Livres Hebdo - Quelles sont les tendances sur le marché italien ?
Liz Marcucci - Elles changent tout le temps. Il y a eu récemment un regain d'intérêt pour le pain fait maison, alimenté en grande partie par le phénomène des blogs : beaucoup de jeunes femmes prennent des photos de leurs préparations et les postent sur Internet. Les chefs célèbres n'ont plus la même image qu'auparavant parce que le créneau est devenu très occupé. Le phénomène de la "cuisine télévisuelle" a changé la donne. Les chefs connus ne sont plus ces professionnels talentueux, forts de leur expérience dans un restaurant, mais des personnalités de la télévision qui font quelque chose de très différent. Cela brouille les frontières et, en définitive, c'est problématique pour le marché du livre : on peut remplir du temps d'antenne en faisant de l'esbroufe, mais dans un livre cela ne fonctionne pas.

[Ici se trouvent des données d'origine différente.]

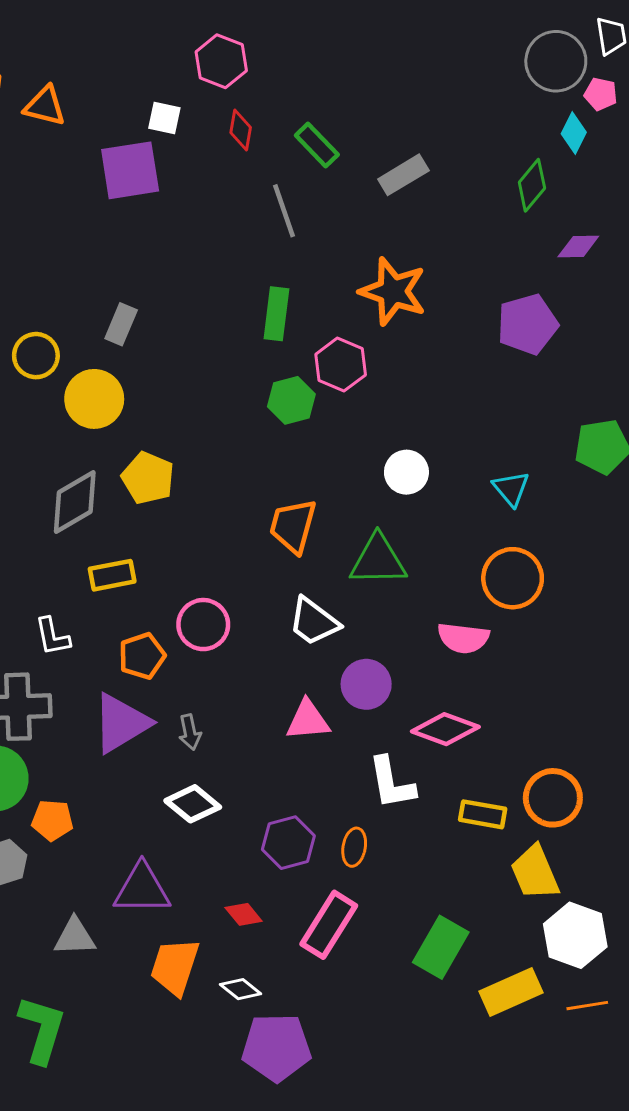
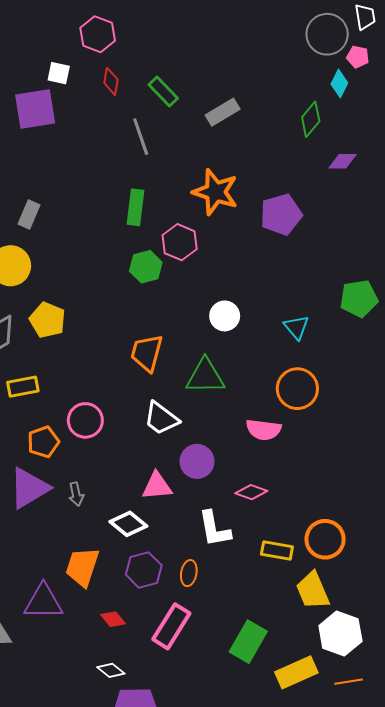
purple pentagon: (527, 324) -> (281, 215), moved
pink diamond: (445, 729) -> (251, 492), size x0.7
white diamond: (193, 804) -> (128, 524), moved
orange trapezoid: (175, 967) -> (82, 567), moved

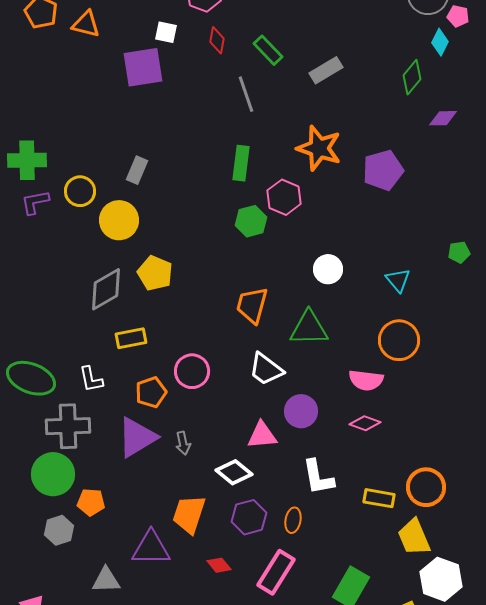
green pentagon: (359, 299) -> (459, 252), size x0.6
pink diamond: (251, 492) -> (365, 423), moved

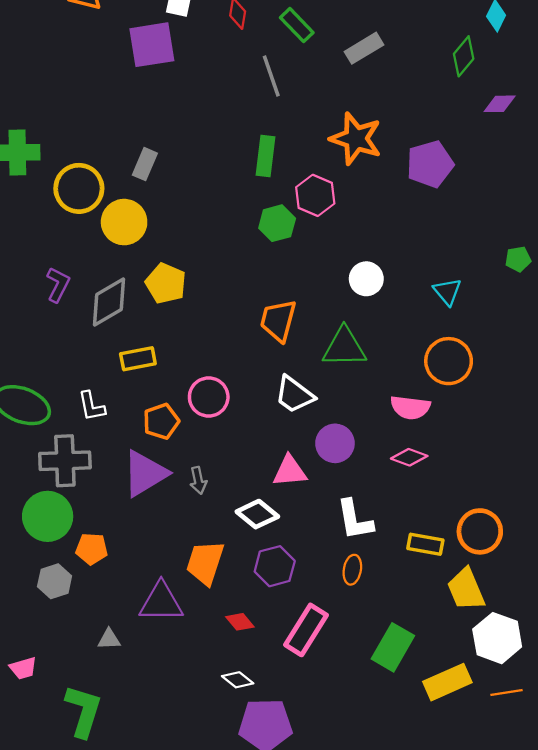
yellow circle: (80, 191) -> (79, 188), size x1.4
purple L-shape: (35, 202) -> (58, 285), moved, turned 128
orange ellipse: (293, 520) -> (352, 570), moved
gray triangle: (106, 580) -> (109, 639), size x0.7

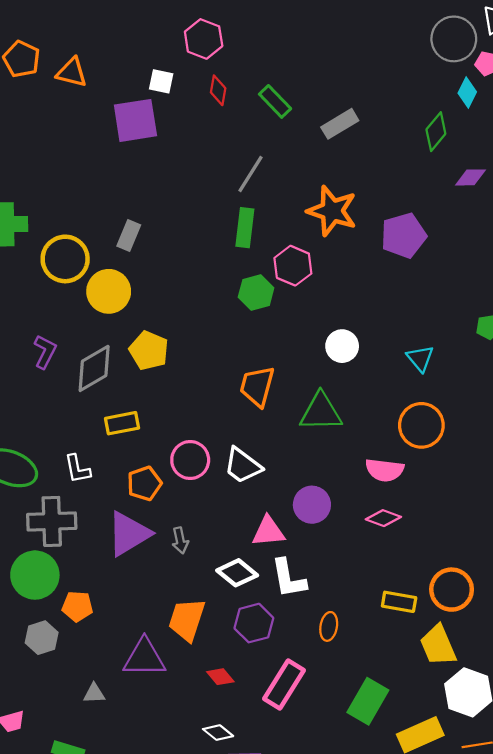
gray line: (271, 76) -> (250, 174), moved, turned 51
white trapezoid: (294, 395) -> (243, 466), moved
white L-shape: (355, 520) -> (288, 578), moved

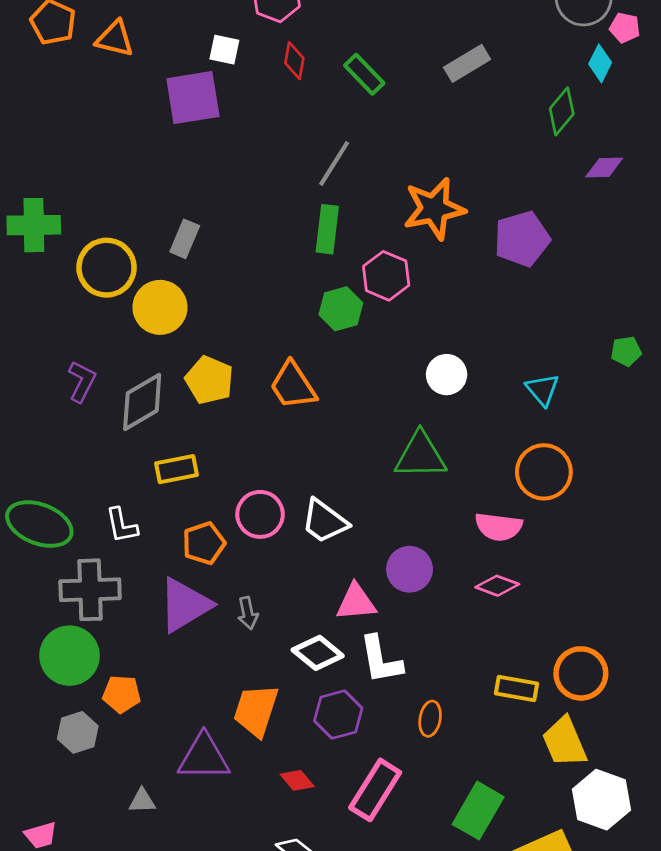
gray rectangle: (340, 124) -> (467, 63), moved
orange star: (332, 211) -> (434, 209), turned -30
orange trapezoid: (257, 386) -> (293, 386), moved, turned -48

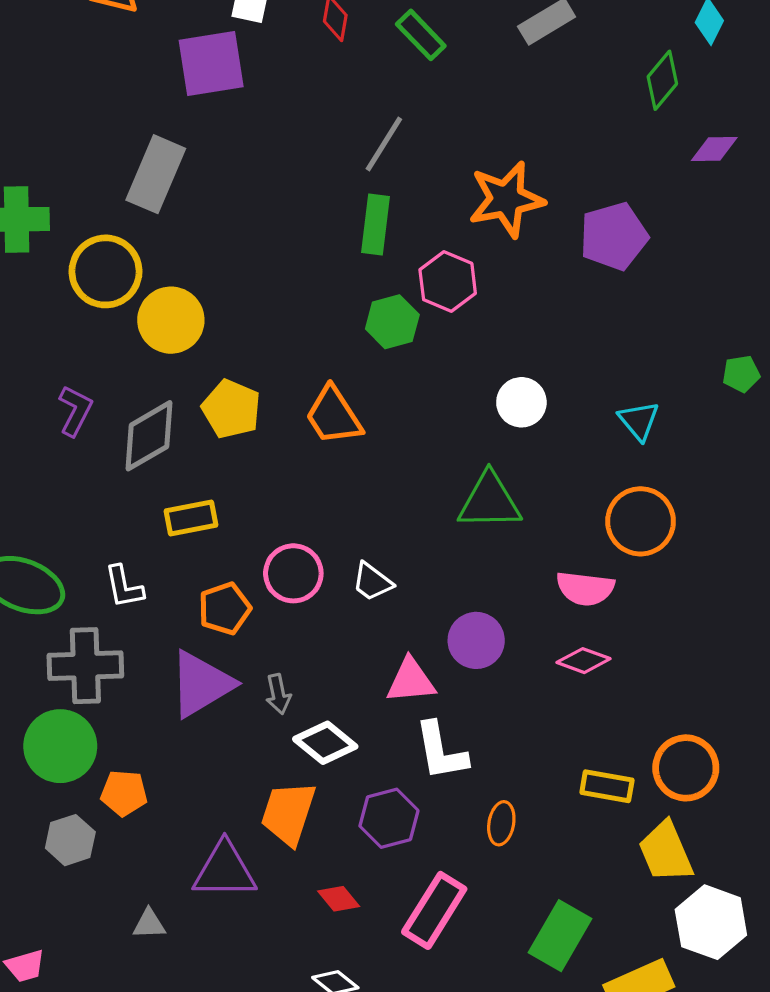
gray rectangle: (185, 239) -> (156, 174), moved, size x1.6
white trapezoid: (325, 521) -> (372, 582), size x0.7
white diamond: (318, 653) -> (325, 743), moved

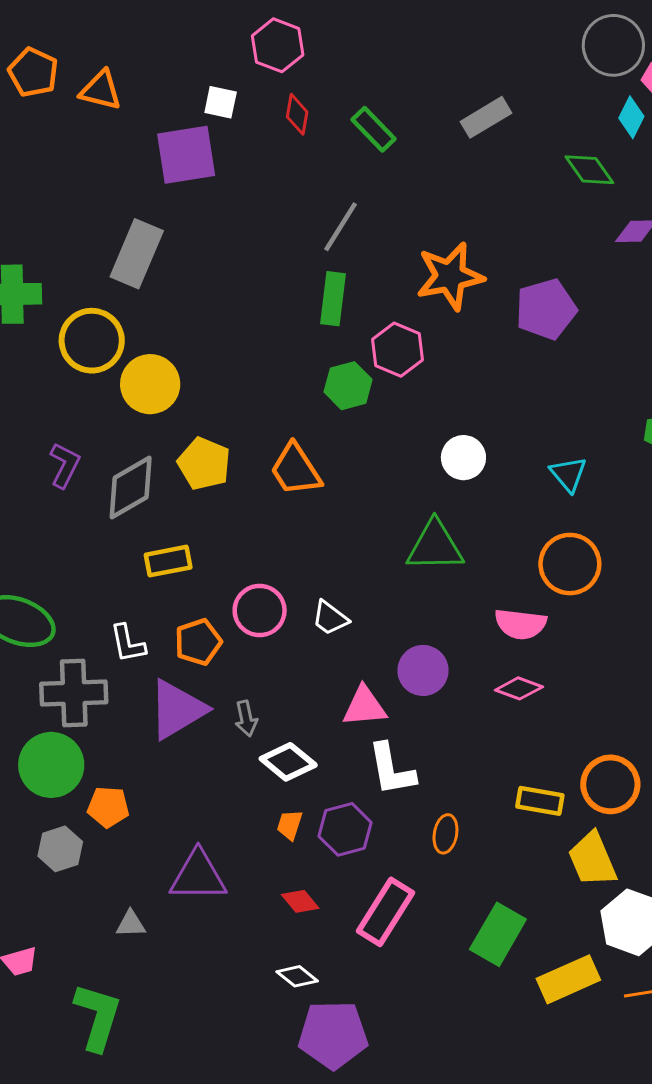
green diamond: (662, 80) -> (589, 170), turned -75
white L-shape: (124, 587) -> (128, 643), moved
orange trapezoid: (288, 813) -> (290, 825), moved, size x0.5

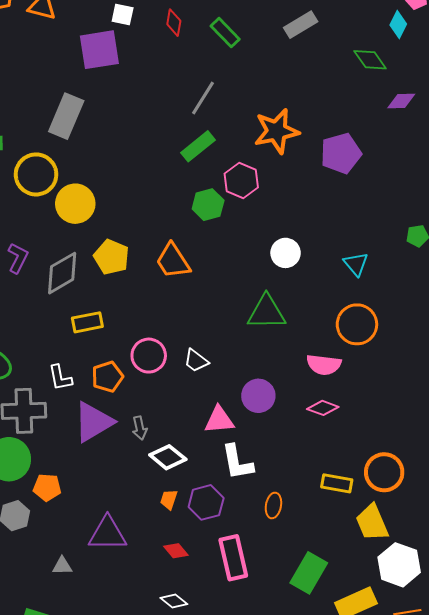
green rectangle: (333, 299) -> (198, 146), turned 44
pink rectangle: (386, 912) -> (233, 558), turned -45

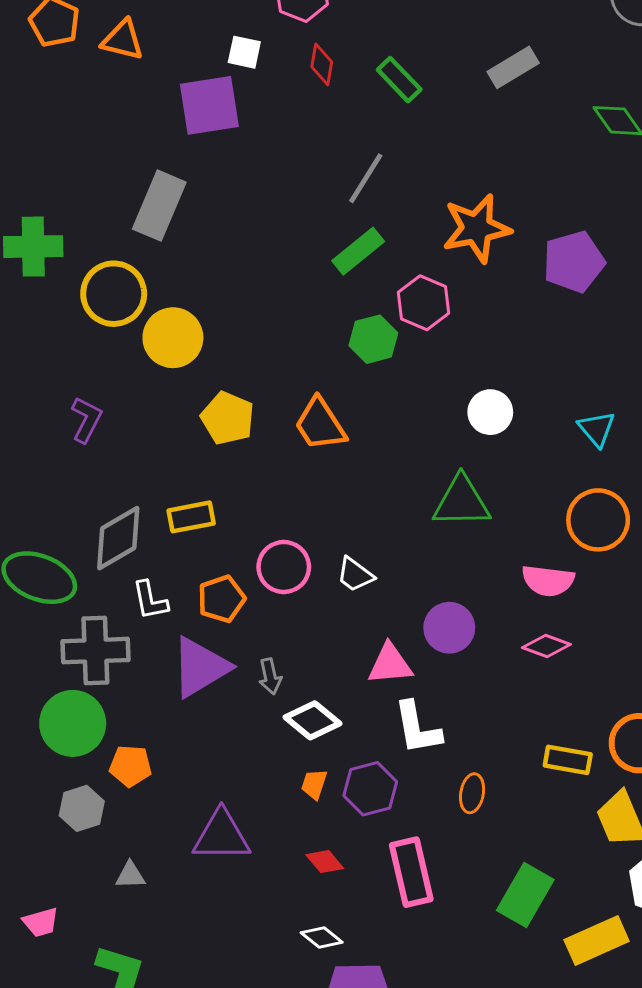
gray diamond: (62, 273) -> (118, 538), moved
gray triangle: (62, 566) -> (130, 875), moved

Comment sélectionnez-vous les livres que vous publiez ?
Je lis continuellement et je vais toujours dans les librairies quand je voyage. J'ai des éclaireurs en qui j'ai confiance. Je parle à énormément de personnes dans l'industrie de l'équipement pour savoir ce qui se prépare, ainsi j'aurai un livre prêt quand la technologie sera opérationnelle.
A quel type de livres de cuisine français vous intéressez-vous ?

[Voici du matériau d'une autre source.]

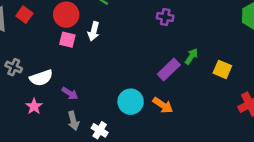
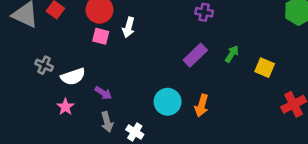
purple rectangle: (169, 69) -> (195, 55), moved
orange arrow: (163, 105) -> (202, 106), turned 72

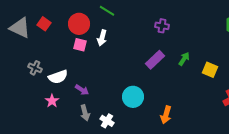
orange arrow: (202, 106) -> (166, 115), moved

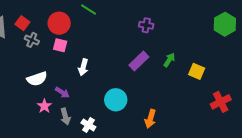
white arrow: (102, 38) -> (83, 67), moved
gray cross: (35, 68) -> (32, 40), moved
pink star: (52, 101) -> (44, 106), moved

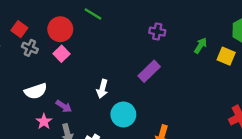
pink square: (60, 45) -> (61, 54), turned 32
green arrow: (169, 60) -> (200, 46), moved
white arrow: (83, 67) -> (102, 89), moved
yellow square: (197, 71) -> (226, 56), moved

Nous nous intéressons à ce que les Français savent si bien faire : la pâtisserie, les desserts et tout ce qui tourne autour du "style 3 étoiles". En tant qu'éditeur connu pour une série de livres professionnels, Bibliotheca Culinaria a toujours été très attentif aux livres français destinés aux professionnels, mais également à ceux qui proposent un traitement très méthodique de certains sujets. Nous avons récemment acheté les droits de L'encyclopédie du chocolat, publié par Flammarion en 2010, qui nous a beaucoup intéressés parce que l'ouvrage marie une approche très professionnelle à un design excellent.
Le secteur est-il plus compétitif qu'avant ?
Je ne le pense pas. La crise a conduit tout le monde à repenser ses modèles économiques et à réexaminer son périmètre d'action. C'est plutôt sain.